On Thu, Oct 20, 2022 at 10:52:14PM +0100, Matthew Wilcox wrote:
> On Thu, Oct 20, 2022 at 09:04:24AM +1100, Dave Chinner wrote:
> > On Wed, Oct 19, 2022 at 04:23:10PM +0100, Matthew Wilcox wrote:
> > > On Wed, Oct 19, 2022 at 09:30:42AM +1100, Dave Chinner wrote:
> > > > This is reading and writing the same amount of file data at the
> > > > application level, but once the data has been written and kicked out
> > > > of the page cache it seems to require an awful lot more read IO to
> > > > get it back to the application. i.e. this looks like mmap() is
> > > > readahead thrashing severely, and eventually it livelocks with this
> > > > sort of report:
> > > > 
> > > > [175901.982484] rcu: INFO: rcu_preempt detected stalls on CPUs/tasks:
> > > > [175901.985095] rcu:    Tasks blocked on level-1 rcu_node (CPUs 0-15): P25728
> > > > [175901.987996]         (detected by 0, t=97399871 jiffies, g=15891025, q=1972622 ncpus=32)
> > > > [175901.991698] task:test_write      state:R  running task     stack:12784 pid:25728 ppid: 25696 flags:0x00004002
> > > > [175901.995614] Call Trace:
> > > > [175901.996090]  <TASK>
> > > > [175901.996594]  ? __schedule+0x301/0xa30
> > > > [175901.997411]  ? sysvec_apic_timer_interrupt+0xb/0x90
> > > > [175901.998513]  ? sysvec_apic_timer_interrupt+0xb/0x90
> > > > [175901.999578]  ? asm_sysvec_apic_timer_interrupt+0x16/0x20
> > > > [175902.000714]  ? xas_start+0x53/0xc0
> > > > [175902.001484]  ? xas_load+0x24/0xa0
> > > > [175902.002208]  ? xas_load+0x5/0xa0
> > > > [175902.002878]  ? __filemap_get_folio+0x87/0x340
> > > > [175902.003823]  ? filemap_fault+0x139/0x8d0
> > > > [175902.004693]  ? __do_fault+0x31/0x1d0
> > > > [175902.005372]  ? __handle_mm_fault+0xda9/0x17d0
> > > > [175902.006213]  ? handle_mm_fault+0xd0/0x2a0
> > > > [175902.006998]  ? exc_page_fault+0x1d9/0x810
> > > > [175902.007789]  ? asm_exc_page_fault+0x22/0x30
> > > > [175902.008613]  </TASK>
> > > > 
> > > > Given that filemap_fault on XFS is probably trying to map large
> > > > folios, I do wonder if this is a result of some kind of race with
> > > > teardown of a large folio...
> > > 
> > > It doesn't matter whether we're trying to map a large folio; it
> > > matters whether a large folio was previously created in the cache.
> > > Through the magic of readahead, it may well have been.  I suspect
> > > it's not teardown of a large folio, but splitting.  Removing a
> > > page from the page cache stores to the pointer in the XArray
> > > first (either NULL or a shadow entry), then decrements the refcount.
> > > 
> > > We must be observing a frozen folio.  There are a number of places
> > > in the MM which freeze a folio, but the obvious one is splitting.
> > > That looks like this:
> > > 
> > >         local_irq_disable();
> > >         if (mapping) {
> > >                 xas_lock(&xas);
> > > (...)
> > >         if (folio_ref_freeze(folio, 1 + extra_pins)) {
> > 
> > But the lookup is not doing anything to prevent the split on the
> > frozen page from making progress, right?

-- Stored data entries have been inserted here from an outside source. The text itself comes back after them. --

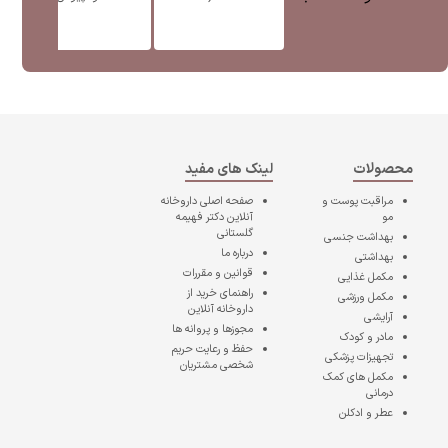
محصولات
لینک های مفید
مراقبت پوست و
صفحه اصلی
داروخانه
مو
آنلاین دکتر فهیمه
گلستانی
بهداشت جنسی
درباره ما
بهداشتی
قوانین و مقررات
مکمل غذایی
راهنمای خرید از
مکمل ورزشی
داروخانه آنلاین
آرایشی
مجوزها و پروانه ها
مادر و کودک
حفظ و رعایت حریم
تجهیزات پزشکی
شخصی مشتریان
مکمل های کمک
درمانی
عطر و ادکلن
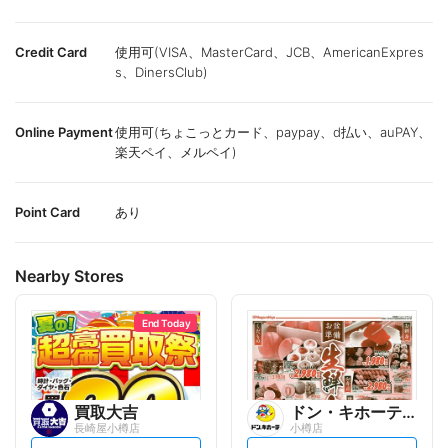
Credit Card
使用可(VISA、MasterCard、JCB、AmericanExpres
s、DinersClub)
Online Payment
使用可(ちょこっとカード、paypay、d払い、auPAY、
楽天ペイ、メルペイ)
Point Card
あり
Nearby Stores
End Today
買取大吉
ドン・キホーテ/長崎屋
長崎屋小樽店
小樽店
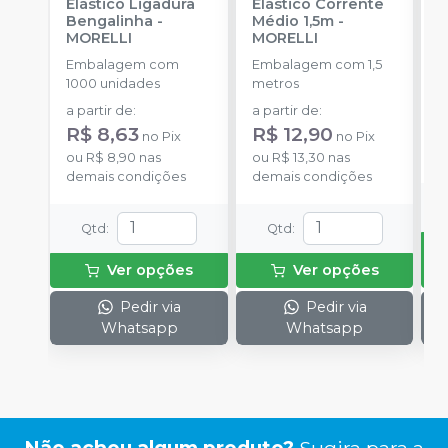
Elástico Ligadura
Elástico Corrente
A
Bengalinha
-
Médio 1,5m
-
O
MORELLI
MORELLI
T
-
Embalagem com
Embalagem com 1,5
E
1000 unidades
metros
S
a partir de
:
a partir de
:
R$ 8,63
R$ 12,90
no
Pix
no
Pix
o
ou
R$ 8,90
nas
ou
R$ 13,30
nas
d
demais condições
demais condições
Qtd
:
Qtd
:
Ver opções
Ver opções
Pedir via
Pedir via
Whatsapp
Whatsapp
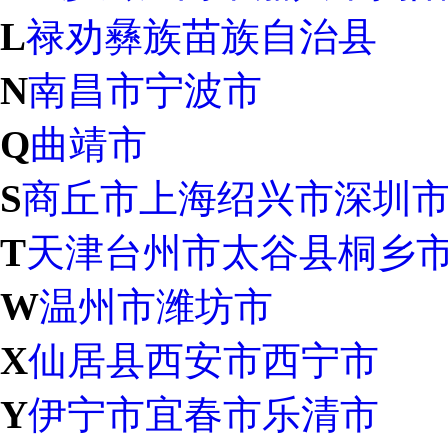
L
禄劝彝族苗族自治县
N
南昌市
宁波市
Q
曲靖市
S
商丘市
上海
绍兴市
深圳
T
天津
台州市
太谷县
桐乡
W
温州市
潍坊市
X
仙居县
西安市
西宁市
Y
伊宁市
宜春市
乐清市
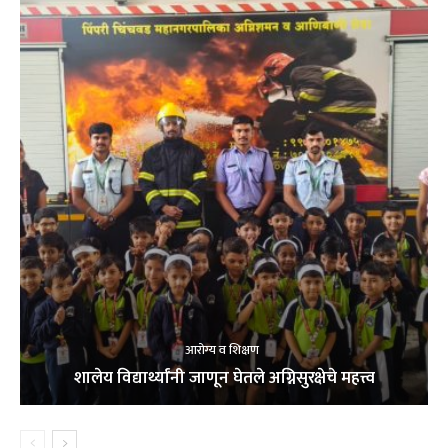
आरोग्य व शिक्षण
शालेय विद्यार्थ्यांनी जाणून घेतले अग्निसुरक्षेचे महत्त्व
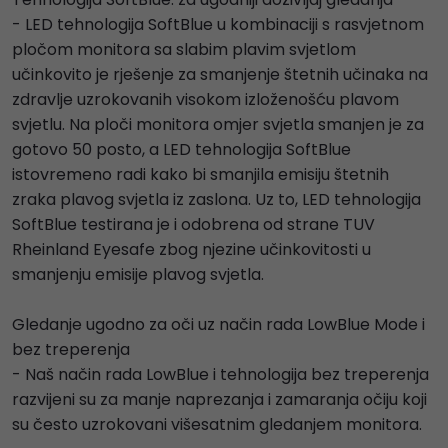
- LED tehnologija SoftBlue u kombinaciji s rasvjetnom
pločom monitora sa slabim plavim svjetlom
učinkovito je rješenje za smanjenje štetnih učinaka na
zdravlje uzrokovanih visokom izloženošću plavom
svjetlu. Na ploči monitora omjer svjetla smanjen je za
gotovo 50 posto, a LED tehnologija SoftBlue
istovremeno radi kako bi smanjila emisiju štetnih
zraka plavog svjetla iz zaslona. Uz to, LED tehnologija
SoftBlue testirana je i odobrena od strane TUV
Rheinland Eyesafe zbog njezine učinkovitosti u
smanjenju emisije plavog svjetla.
Gledanje ugodno za oči uz način rada LowBlue Mode i
bez treperenja
- Naš način rada LowBlue i tehnologija bez treperenja
razvijeni su za manje naprezanja i zamaranja očiju koji
su često uzrokovani višesatnim gledanjem monitora.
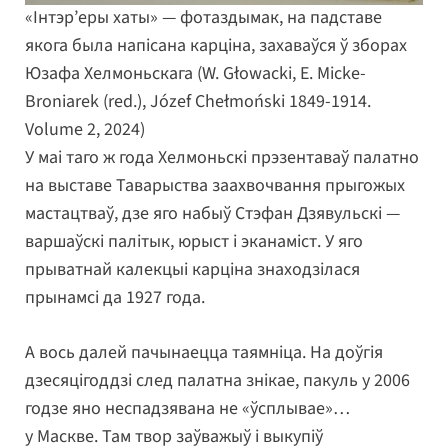
«Інтэр’еры хаты» — фотаздымак, на падставе
якога была напісана карціна, захаваўся ў зборах
Юзафа Хелмоньскага (W. Głowacki, E. Micke-
Broniarek (red.), Józef Chełmoński 1849-1914.
Volume 2, 2024)
У маі таго ж года Хелмоньскі прэзентаваў палатно
на выставе Таварыства заахвочвання прыгожых
мастацтваў, дзе яго набыў Стэфан Дзявульскі —
варшаўскі палітык, юрыст і эканаміст. У яго
прыватнай калекцыі карціна знаходзілася
прынамсі да 1927 года.
А вось далей пачынаецца таямніца. На доўгія
дзесяцігоддзі след палатна знікае, пакуль у 2006
годзе яно неспадзявана не «ўсплывае»…
у Маскве. Там твор заўважыў і выкупіў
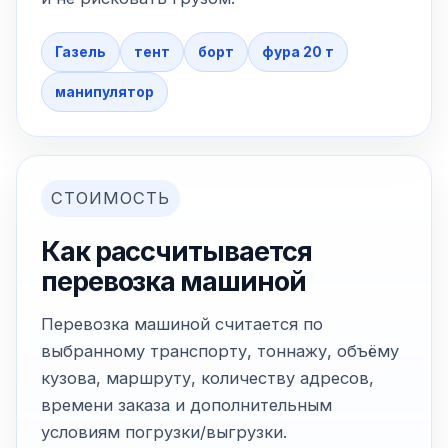
Газель
тент
борт
фура 20 т
манипулятор
СТОИМОСТЬ
Как рассчитывается
перевозка машиной
Перевозка машиной считается по
выбранному транспорту, тоннажу, объёму
кузова, маршруту, количеству адресов,
времени заказа и дополнительным
условиям погрузки/выгрузки.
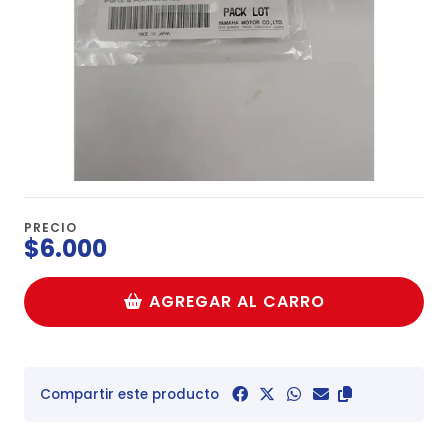
PRECIO
$6.000
AGREGAR AL CARRO
Compartir este producto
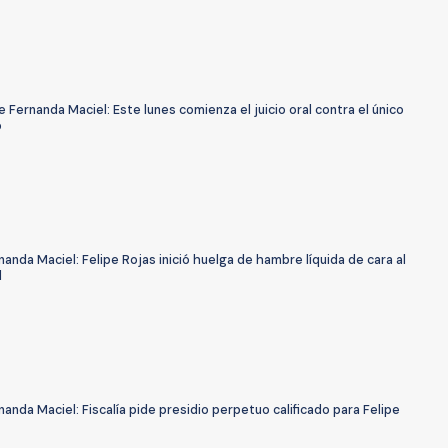
 Fernanda Maciel: Este lunes comienza el juicio oral contra el único
o
anda Maciel: Felipe Rojas inició huelga de hambre líquida de cara al
l
anda Maciel: Fiscalía pide presidio perpetuo calificado para Felipe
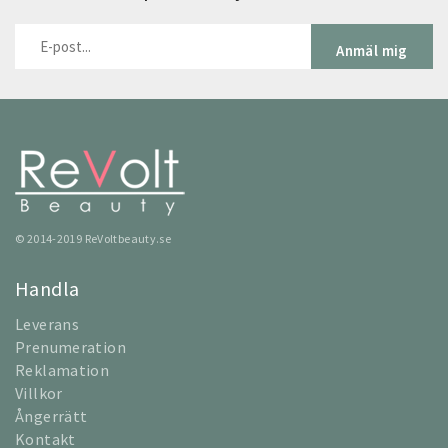
Anmäl mig
© 2014-2019 ReVoltbeauty.se
Handla
Leverans
Prenumeration
Reklamation
Villkor
Ångerrätt
Kontakt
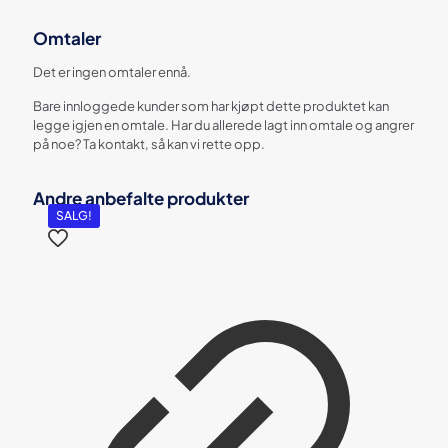
Omtaler
Det er ingen omtaler ennå.
Bare innloggede kunder som har kjøpt dette produktet kan
legge igjen en omtale. Har du allerede lagt inn omtale og angrer
på noe? Ta kontakt, så kan vi rette opp.
Andre anbefalte produkter
SALG!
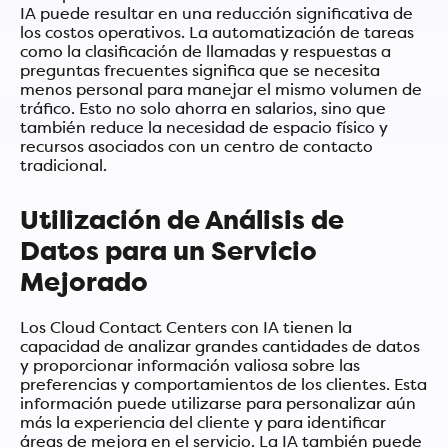
IA puede resultar en una reducción significativa de
los costos operativos. La automatización de tareas
como la clasificación de llamadas y respuestas a
preguntas frecuentes significa que se necesita
menos personal para manejar el mismo volumen de
tráfico. Esto no solo ahorra en salarios, sino que
también reduce la necesidad de espacio físico y
recursos asociados con un centro de contacto
tradicional.
Utilización de Análisis de
Datos para un Servicio
Mejorado
Los Cloud Contact Centers con IA tienen la
capacidad de analizar grandes cantidades de datos
y proporcionar información valiosa sobre las
preferencias y comportamientos de los clientes. Esta
información puede utilizarse para personalizar aún
más la experiencia del cliente y para identificar
áreas de mejora en el servicio. La IA también puede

It's not holding any folio
> > references, and it's not holding the mapping tree lock, either. So
> > how does the lookup in progress prevent the page split from making
> > progress?
> 
> My thinking was that it keeps hammering the ->refcount field in
> struct folio.  That might prevent a thread on a different socket
> from making forward progress.  In contrast, spinlocks are designed
> to be fair under contention, so by spinning on an actual lock, we'd
> remove contention on the folio.
> 
> But I think the tests you've done refute that theory.  I'm all out of
> ideas at the moment.  Either we have a frozen folio from somebody who
> doesn't hold the lock, or we have someone who's left a frozen folio in
> the page cache.  I'm leaning towards that explanation at the moment,
> but I don't have a good suggestion for debugging.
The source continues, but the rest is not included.